* What is being asked *
Go through the entries below and copy every line that holds the word "πάντα".

Start of Dataset

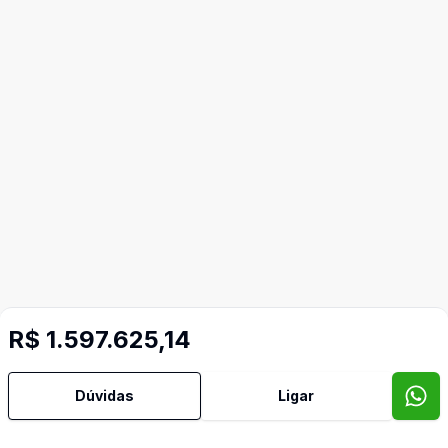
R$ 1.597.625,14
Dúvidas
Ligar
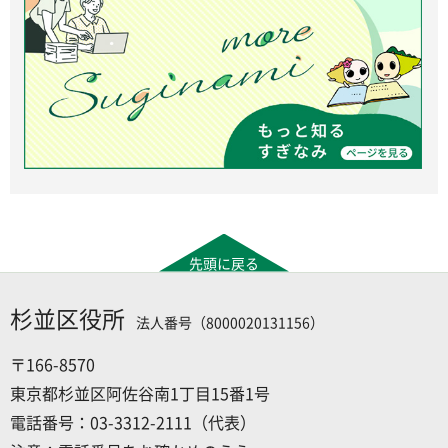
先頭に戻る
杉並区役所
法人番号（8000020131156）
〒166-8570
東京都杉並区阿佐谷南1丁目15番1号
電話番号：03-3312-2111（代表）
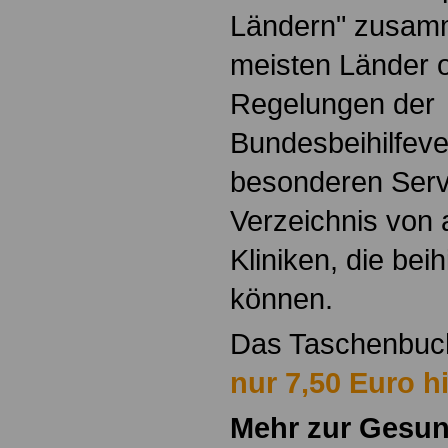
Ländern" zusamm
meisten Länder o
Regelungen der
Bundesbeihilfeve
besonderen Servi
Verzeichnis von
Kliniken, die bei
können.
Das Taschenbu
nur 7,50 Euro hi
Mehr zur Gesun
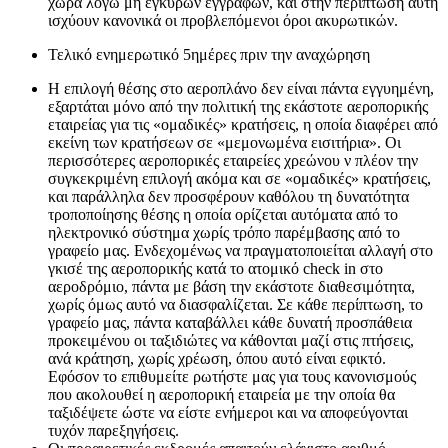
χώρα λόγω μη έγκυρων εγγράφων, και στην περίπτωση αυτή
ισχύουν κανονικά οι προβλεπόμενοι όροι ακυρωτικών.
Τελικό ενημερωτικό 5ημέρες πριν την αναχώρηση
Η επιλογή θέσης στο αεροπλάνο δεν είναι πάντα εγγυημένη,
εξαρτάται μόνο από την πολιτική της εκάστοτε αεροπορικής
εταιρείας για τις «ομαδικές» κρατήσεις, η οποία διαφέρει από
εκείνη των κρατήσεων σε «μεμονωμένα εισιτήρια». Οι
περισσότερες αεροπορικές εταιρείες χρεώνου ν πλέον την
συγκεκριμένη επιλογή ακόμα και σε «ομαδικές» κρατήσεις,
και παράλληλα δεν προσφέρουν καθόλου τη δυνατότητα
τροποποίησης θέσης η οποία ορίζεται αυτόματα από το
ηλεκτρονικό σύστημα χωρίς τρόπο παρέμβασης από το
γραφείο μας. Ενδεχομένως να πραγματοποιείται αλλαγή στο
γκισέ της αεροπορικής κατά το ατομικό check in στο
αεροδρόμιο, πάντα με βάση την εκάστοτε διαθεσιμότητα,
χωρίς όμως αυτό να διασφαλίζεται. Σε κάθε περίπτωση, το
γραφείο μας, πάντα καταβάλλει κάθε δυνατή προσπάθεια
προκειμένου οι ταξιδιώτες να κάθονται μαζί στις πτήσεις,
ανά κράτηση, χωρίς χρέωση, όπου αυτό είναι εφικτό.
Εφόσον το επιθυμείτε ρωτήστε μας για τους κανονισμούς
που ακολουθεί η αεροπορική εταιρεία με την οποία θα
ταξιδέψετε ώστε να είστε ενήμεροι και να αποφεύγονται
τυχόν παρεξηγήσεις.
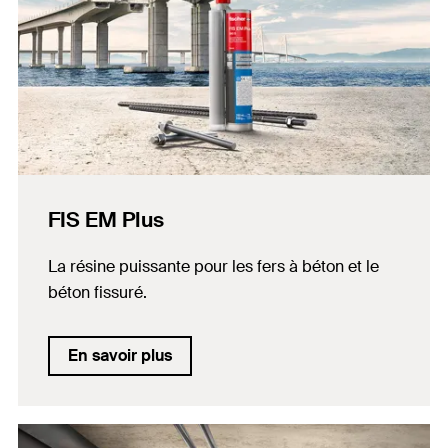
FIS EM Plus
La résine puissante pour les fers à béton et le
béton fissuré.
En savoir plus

End of Dataset

* Response to this exercise *
Η επιλογή θέσης στο αεροπλάνο δεν είναι πάντα εγγυημένη,
αεροδρόμιο, πάντα με βάση την εκάστοτε διαθεσιμότητα,
γραφείο μας, πάντα καταβάλλει κάθε δυνατή προσπάθεια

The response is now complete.